A Watchful Eye: Tracking the Trajectory of a Clinical Trial

European Biopharmaceutical Review

EBR_A serious clinical study and a casual game of catch differ in countless ways, but they do have one thing in common: a trajectory. In the clinical environment, periodic and continuous observation of trials is a requisite for success.

Spring 2011 - There is little we can learn about a ball’s trajectory from two still photographs, the first showing the ball leaving a child’s hand and the second showing a shattered window and damaged equipment in a chemist’s lab. The two photographs give us a general impression that a chance occurrence ruined a chemist’s experiment, but they say too little and come too late to allow intervention to prevent the damage. The situation would be very different if, instead of a conventional camera that takes still photographs, we were using a wide-angle digital video camera to record the game of catch in real time. We could see and follow the ball’s flight, project its trajectory, and shout a warning. Perhaps the second participant in the game of catch would leap high and catch the ball before it broke the window. Perhaps the chemist would hear the shout and shield the experimental apparatus.
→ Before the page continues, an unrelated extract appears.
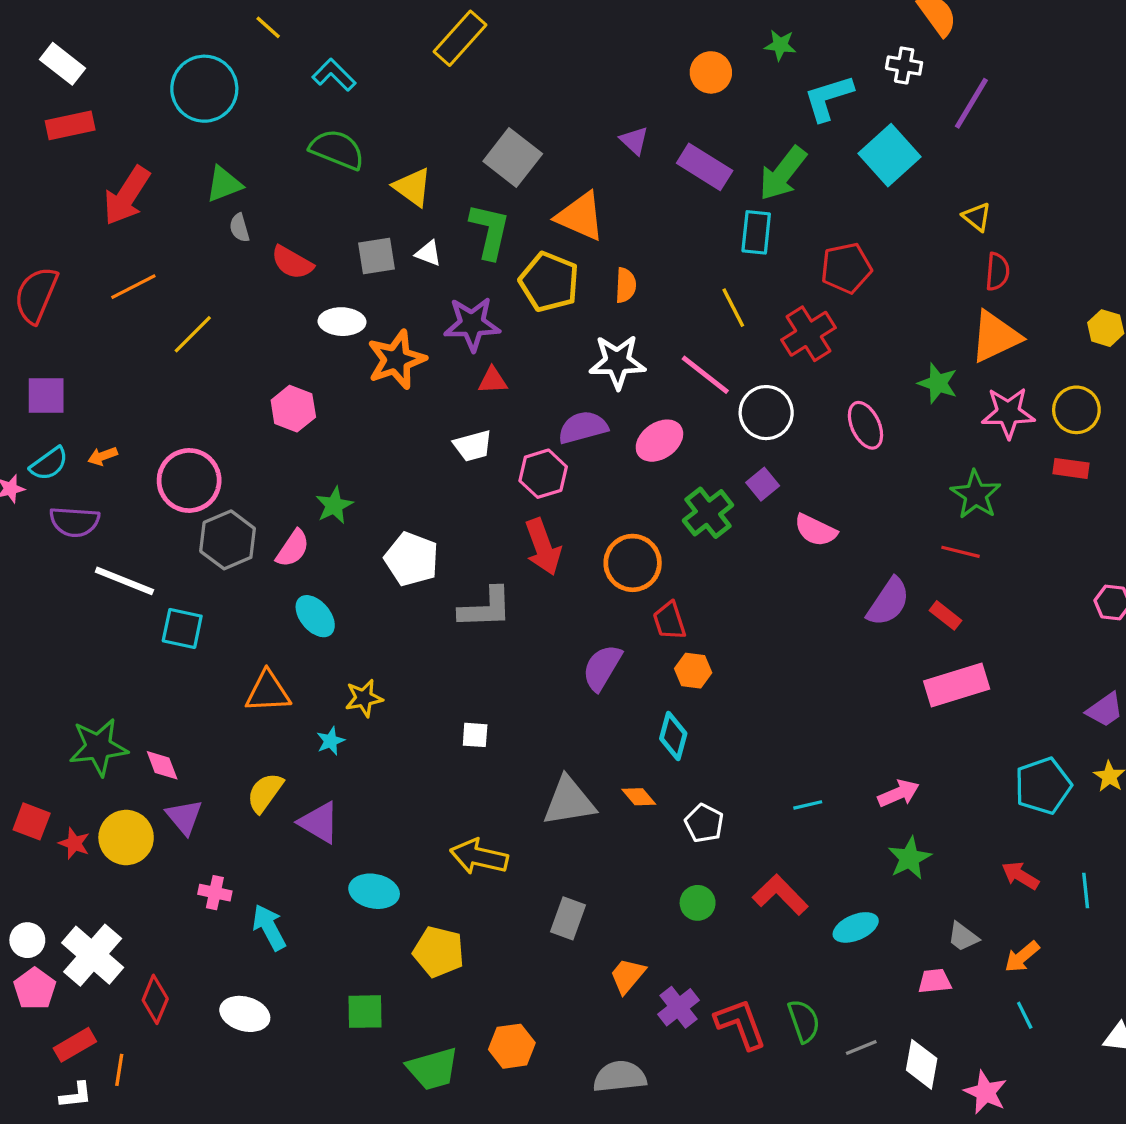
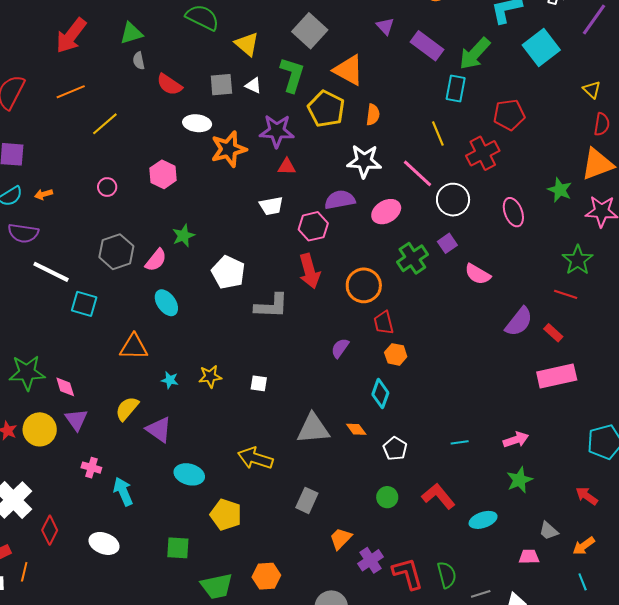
pink circle: (189, 480) -> (107, 187), moved, size x0.5
purple semicircle: (602, 668) -> (340, 348), size x0.7
yellow star: (364, 698) -> (210, 376), moved
cyan star: (331, 741) -> (170, 380), turned 30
The experiments that we call clinical studies typically unfold at multiple widely separated sites, not on a table in a lab. However, the industry’s difficulty in producing new drugs shows that current processes leave our studies as vulnerable to random events as the chemist’s apparatus. Monitoring is the single most important safeguard for clinical studies, and yet monitoring the traditional way is like trying to gauge the trajectory of a moving object from still photographs taken days or weeks apart.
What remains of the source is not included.